> EXERCISE
Begin the reply with the line containing "Asked Questions (FAQs)" and end it with the final line of the listing, reproducing every line between exactly and adding nothing.

> TASK INPUT
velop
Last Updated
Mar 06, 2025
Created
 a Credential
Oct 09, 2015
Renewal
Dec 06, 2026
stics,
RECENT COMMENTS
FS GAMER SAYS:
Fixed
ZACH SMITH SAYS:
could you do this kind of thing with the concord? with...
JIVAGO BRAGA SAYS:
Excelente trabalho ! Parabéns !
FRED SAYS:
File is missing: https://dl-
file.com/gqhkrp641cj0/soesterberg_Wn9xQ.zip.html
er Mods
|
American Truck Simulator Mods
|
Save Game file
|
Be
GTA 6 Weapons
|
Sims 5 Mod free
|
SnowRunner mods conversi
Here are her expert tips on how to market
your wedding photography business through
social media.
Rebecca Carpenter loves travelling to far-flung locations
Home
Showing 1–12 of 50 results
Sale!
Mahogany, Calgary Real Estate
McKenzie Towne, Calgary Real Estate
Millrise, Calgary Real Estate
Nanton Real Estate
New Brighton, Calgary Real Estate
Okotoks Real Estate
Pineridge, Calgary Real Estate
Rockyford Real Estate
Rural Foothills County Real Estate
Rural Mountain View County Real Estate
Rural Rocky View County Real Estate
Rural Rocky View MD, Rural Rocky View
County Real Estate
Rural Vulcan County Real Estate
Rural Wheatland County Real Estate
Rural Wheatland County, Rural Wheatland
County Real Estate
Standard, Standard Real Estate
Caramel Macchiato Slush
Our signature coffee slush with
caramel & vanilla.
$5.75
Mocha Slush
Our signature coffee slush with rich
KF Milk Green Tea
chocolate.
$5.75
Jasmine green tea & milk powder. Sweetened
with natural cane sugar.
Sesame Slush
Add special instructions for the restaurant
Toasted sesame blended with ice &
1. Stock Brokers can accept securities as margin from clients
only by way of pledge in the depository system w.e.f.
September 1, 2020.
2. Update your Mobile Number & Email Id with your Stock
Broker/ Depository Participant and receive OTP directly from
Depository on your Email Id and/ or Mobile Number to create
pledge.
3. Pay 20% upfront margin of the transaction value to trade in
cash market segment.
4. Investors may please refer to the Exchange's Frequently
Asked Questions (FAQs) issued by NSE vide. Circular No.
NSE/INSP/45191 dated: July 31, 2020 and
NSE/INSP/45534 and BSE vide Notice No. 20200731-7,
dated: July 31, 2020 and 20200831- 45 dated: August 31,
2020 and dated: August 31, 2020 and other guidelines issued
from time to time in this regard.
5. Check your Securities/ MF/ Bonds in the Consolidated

> RESULT
Asked Questions (FAQs) issued by NSE vide. Circular No.
NSE/INSP/45191 dated: July 31, 2020 and
NSE/INSP/45534 and BSE vide Notice No. 20200731-7,
dated: July 31, 2020 and 20200831- 45 dated: August 31,
2020 and dated: August 31, 2020 and other guidelines issued
from time to time in this regard.
5. Check your Securities/ MF/ Bonds in the Consolidated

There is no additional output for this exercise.